Does class standing (Freshman, Sophomore, Junior, Senior) influence the selection of meal plans (20/week, 10/week, none)?

$H_0$: The variables are independent.

In [17]:
# Observed data from the contingency table
mealPlanObserved = [
    [24, 32, 14],  # Freshman
    [22, 26, 12],  # Sophomore
    [10, 14, 6],   # Junior
    [14, 16, 10]   # Senior
]

# Perform Chi-Square Independence Test
mealPlanResult = chi_square_independence_test(mealPlanObserved, alpha=0.05)

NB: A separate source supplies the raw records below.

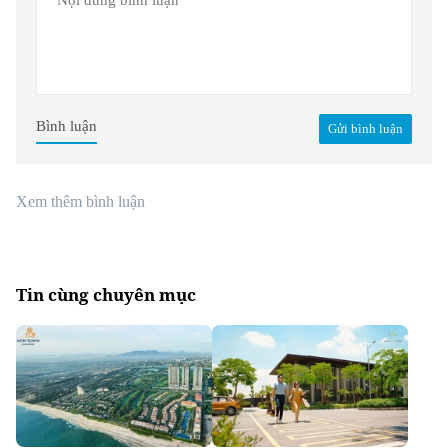
Bình luận
Gửi bình luận
Xem thêm bình luận
Tin cùng chuyên mục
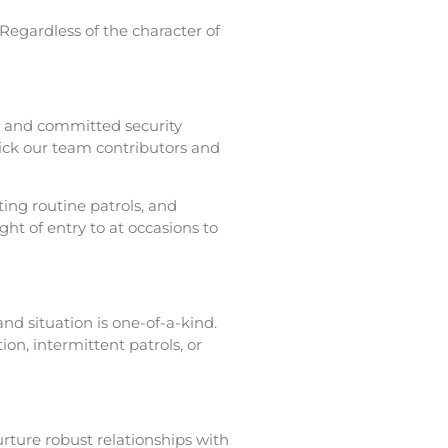
. Regardless of the character of
d, and committed security
pick our team contributors and
ting routine patrols, and
ht of entry to at occasions to
nd situation is one-of-a-kind.
n, intermittent patrols, or
urture robust relationships with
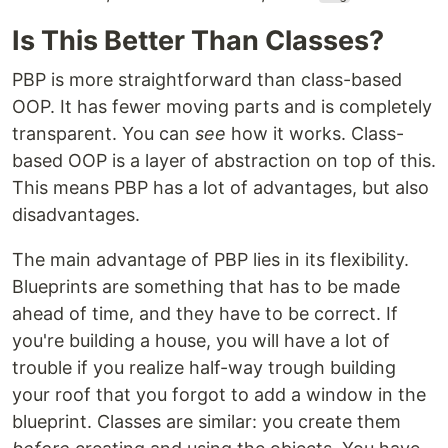
Is This Better Than Classes?
PBP is more straightforward than class-based
OOP. It has fewer moving parts and is completely
transparent. You can
see
how it works. Class-
based OOP is a layer of abstraction on top of this.
This means PBP has a lot of advantages, but also
disadvantages.
The main advantage of PBP lies in its flexibility.
Blueprints are something that has to be made
ahead of time, and they have to be correct. If
you're building a house, you will have a lot of
trouble if you realize half-way trough building
your roof that you forgot to add a window in the
blueprint. Classes are similar: you create them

print_results(mealPlanResult)


Observed Table:
[[24 32 14]
 [22 26 12]
 [10 14  6]
 [14 16 10]]
Expected Table:
[[24.5 30.8 14.7]
 [21.  26.4 12.6]
 [10.5 13.2  6.3]
 [14.  17.6  8.4]]
Chi-Square Statistic: 0.7093382807668522
Degrees of Freedom: 6
P-value: 0.9942873142017763
Chi-Square Critical Value: 12.591587243743977
Conclusion: Fail to Reject H0: The variables are independent.


## Task 5
Lecture 10, Slide 53.

Do award preferences (Academy, Nobel, or Olympic) depend on whether the Higher SAT score is Math or Verbal?

$H_0$: Award preferences are independent of the Higher SAT.

In [18]:
# Observed data from the contingency table
awardPreferenceObserved = [
    [21, 68, 116],  # Math
    [10, 79, 61]    # Verbal
]

# Perform Chi-Square Independence Test
awardPreferenceResult = chi_square_independence_test(awardPreferenceObserved, alpha=0.05)

print_results(awardPreferenceResult)


Observed Table:
[[ 21  68 116]
 [ 10  79  61]]
Expected Table:
[[ 17.90140845  84.88732394 102.21126761]
 [ 13.09859155  62.11267606  74.78873239]]
Chi-Square Statistic: 13.622609647147335
Degrees of Freedom: 2
P-value: 0.001101255018562064
Chi-Square Critical Value: 5.991464547107979
Conclusion: Reject H0: The variables are not independent.